▶ [The task]: How many lines in the entries below contain the word "آلاف"? Answer with the number and nothing else.

▶ [Information]:
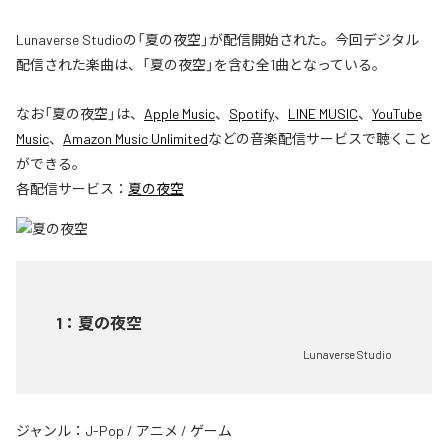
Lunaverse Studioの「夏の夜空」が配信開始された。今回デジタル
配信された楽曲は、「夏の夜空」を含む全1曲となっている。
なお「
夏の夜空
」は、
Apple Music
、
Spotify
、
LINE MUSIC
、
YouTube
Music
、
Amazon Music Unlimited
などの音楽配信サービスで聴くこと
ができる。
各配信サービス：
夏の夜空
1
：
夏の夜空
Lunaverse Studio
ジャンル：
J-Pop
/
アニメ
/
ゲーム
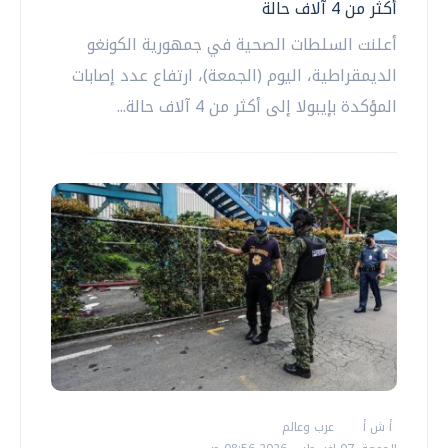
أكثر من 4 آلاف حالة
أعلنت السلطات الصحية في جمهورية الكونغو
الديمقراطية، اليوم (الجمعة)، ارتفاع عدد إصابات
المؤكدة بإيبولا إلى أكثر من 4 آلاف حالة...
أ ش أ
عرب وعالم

--

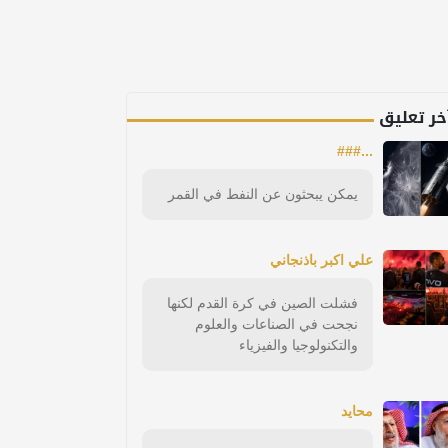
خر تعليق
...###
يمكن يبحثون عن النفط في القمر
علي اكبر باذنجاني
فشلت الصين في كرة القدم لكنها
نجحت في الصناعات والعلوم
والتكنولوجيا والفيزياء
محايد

▶ [Written response]: 2